Not criminal, just sound business sense.
The last 4 machines I have parted out have been broken up as the sum of the spare parts was greater than the resale value of the machine.
We are not talking hobby stuff but industrial and who wants big second hand machines ?
If you buy new the tax breaks allow you to now offset the whole of the purchase price against tax in the first year so it makes sense to keep scrapping and buying.
In March I will be scrapping a perfectly good but old CNC mill because I need the space and have to spend some money or give it the tax man, remember they make the rules, you have to interpret them.
It probably has a resale vale of £1,000 IF I could get a buyer plus I have to dismantle it carefully to get it out and then reassemble it again, so by the time that happens it's true resale value is bugger all.

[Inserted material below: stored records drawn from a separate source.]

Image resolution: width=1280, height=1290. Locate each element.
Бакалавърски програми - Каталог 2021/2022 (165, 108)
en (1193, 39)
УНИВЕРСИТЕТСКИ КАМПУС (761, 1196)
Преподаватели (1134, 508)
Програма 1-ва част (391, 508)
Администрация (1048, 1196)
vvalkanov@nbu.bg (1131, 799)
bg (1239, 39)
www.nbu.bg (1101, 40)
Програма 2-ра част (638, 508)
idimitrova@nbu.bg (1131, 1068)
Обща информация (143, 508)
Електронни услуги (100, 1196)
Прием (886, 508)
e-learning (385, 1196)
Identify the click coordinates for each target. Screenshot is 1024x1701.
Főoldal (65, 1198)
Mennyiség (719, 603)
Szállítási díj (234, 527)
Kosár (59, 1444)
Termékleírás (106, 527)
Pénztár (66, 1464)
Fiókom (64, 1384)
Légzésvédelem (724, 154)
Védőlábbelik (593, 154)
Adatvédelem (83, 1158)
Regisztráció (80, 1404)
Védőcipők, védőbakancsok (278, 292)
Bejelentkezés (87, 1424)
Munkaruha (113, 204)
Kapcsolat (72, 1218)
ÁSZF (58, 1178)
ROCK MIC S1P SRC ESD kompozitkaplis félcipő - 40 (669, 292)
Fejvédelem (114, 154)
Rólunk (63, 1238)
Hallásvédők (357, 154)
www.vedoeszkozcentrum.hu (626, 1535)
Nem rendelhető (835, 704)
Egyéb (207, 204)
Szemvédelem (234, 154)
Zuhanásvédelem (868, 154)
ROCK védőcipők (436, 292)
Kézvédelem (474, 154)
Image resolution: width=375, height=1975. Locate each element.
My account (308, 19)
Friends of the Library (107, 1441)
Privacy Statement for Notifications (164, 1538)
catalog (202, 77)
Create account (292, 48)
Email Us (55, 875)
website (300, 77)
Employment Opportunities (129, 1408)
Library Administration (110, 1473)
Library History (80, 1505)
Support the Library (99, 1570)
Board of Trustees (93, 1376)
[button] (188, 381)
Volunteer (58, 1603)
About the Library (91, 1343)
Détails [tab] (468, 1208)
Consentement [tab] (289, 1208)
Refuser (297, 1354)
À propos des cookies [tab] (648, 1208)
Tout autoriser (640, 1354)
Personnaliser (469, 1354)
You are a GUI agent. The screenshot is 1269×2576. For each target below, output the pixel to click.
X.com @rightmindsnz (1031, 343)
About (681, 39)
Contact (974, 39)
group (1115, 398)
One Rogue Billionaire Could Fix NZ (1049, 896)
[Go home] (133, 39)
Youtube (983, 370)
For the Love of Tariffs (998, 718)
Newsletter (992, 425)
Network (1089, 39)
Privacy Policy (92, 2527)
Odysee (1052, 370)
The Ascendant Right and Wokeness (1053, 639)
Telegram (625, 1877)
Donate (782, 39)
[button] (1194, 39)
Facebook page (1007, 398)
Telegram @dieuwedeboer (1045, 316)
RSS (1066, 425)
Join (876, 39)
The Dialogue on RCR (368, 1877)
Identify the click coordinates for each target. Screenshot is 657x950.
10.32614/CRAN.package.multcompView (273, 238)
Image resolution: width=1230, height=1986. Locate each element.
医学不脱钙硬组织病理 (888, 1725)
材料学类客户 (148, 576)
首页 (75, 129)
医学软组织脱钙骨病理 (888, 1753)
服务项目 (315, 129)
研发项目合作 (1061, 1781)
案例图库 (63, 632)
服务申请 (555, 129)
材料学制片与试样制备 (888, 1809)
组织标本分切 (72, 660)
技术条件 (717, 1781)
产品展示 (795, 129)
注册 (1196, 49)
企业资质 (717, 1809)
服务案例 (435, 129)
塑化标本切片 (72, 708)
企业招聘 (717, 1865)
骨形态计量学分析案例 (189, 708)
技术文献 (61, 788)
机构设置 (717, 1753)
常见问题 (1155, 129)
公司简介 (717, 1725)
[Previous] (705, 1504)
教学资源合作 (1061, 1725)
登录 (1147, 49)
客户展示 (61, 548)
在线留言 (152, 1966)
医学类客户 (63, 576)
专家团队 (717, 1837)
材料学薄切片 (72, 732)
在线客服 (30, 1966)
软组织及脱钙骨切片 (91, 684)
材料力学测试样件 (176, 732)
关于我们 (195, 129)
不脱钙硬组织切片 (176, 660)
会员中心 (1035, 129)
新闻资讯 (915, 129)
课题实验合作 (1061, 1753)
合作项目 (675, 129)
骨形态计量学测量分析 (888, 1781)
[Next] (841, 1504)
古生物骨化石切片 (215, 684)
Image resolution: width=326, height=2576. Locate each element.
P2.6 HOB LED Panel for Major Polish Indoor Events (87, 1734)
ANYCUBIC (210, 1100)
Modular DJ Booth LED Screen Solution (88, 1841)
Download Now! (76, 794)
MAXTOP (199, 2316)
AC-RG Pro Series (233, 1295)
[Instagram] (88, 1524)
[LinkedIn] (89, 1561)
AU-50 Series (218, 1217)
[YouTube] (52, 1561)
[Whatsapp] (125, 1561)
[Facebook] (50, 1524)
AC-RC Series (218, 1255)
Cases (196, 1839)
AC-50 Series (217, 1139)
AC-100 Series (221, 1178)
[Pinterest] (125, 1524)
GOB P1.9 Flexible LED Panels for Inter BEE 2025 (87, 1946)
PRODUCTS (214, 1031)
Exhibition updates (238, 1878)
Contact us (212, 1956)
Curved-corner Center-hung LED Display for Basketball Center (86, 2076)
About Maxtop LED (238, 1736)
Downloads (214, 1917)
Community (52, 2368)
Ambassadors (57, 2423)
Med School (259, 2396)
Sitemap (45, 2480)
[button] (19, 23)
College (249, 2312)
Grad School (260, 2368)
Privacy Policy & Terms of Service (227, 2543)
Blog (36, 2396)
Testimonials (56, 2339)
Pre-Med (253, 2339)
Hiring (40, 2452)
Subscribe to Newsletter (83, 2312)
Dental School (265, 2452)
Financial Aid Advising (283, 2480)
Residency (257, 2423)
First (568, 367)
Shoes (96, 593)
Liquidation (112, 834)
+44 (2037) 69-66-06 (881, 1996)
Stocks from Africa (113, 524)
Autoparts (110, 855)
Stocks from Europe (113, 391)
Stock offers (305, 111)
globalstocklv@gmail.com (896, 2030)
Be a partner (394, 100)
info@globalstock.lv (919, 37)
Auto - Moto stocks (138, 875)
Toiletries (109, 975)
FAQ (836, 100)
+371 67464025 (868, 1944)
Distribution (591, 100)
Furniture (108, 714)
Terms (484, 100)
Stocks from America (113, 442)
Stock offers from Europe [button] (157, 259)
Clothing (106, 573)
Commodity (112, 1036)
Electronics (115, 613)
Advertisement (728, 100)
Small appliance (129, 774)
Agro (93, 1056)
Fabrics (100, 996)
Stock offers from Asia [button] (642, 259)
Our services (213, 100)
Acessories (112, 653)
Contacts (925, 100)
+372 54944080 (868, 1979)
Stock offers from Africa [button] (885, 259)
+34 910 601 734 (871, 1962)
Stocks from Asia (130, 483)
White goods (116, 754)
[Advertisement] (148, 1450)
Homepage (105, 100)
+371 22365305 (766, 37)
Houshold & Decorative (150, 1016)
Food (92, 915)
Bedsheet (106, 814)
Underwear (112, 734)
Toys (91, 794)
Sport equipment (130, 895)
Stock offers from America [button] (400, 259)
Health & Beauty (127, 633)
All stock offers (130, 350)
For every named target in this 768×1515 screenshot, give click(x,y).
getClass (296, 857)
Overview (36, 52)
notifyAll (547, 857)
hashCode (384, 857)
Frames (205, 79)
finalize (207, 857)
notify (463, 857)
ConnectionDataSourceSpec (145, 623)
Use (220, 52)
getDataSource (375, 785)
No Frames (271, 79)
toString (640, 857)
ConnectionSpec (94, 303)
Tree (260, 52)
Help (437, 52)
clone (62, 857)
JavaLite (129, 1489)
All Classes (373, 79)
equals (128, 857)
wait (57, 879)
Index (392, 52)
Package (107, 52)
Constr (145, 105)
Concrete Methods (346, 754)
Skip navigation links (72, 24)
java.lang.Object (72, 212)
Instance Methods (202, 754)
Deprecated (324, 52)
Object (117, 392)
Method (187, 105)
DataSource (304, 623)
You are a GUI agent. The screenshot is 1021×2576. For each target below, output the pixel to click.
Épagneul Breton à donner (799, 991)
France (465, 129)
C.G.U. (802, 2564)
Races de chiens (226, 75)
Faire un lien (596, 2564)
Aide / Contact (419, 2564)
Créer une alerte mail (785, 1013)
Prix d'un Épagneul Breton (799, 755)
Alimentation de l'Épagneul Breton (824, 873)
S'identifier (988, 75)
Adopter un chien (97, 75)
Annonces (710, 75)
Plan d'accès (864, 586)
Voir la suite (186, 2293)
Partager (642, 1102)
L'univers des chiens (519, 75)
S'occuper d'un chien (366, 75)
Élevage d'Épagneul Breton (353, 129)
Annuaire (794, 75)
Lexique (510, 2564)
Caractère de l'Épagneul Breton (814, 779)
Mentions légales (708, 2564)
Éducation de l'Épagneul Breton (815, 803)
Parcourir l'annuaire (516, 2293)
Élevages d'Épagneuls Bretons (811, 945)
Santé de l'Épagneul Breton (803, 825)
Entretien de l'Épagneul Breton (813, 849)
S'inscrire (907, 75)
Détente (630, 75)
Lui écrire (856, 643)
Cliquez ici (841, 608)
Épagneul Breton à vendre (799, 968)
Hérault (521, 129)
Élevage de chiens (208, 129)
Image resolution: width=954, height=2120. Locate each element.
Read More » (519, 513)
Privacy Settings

Scrapping it means it goes out in big fractured lumps and the god stuff is probably worth £1500 on Ebay as components.
Just logical business sense.
A few years ago we were paid to scrap 3 full size laser cutters with 12' x 6' bed sizes. we could keep anything we wanted off the machines except for the laser. These were lifted about 12' in the air in the car park on a fork truck and dropped, then swept up 
The new machines cost nearly 1/2 a million pounds each and the company is still in business.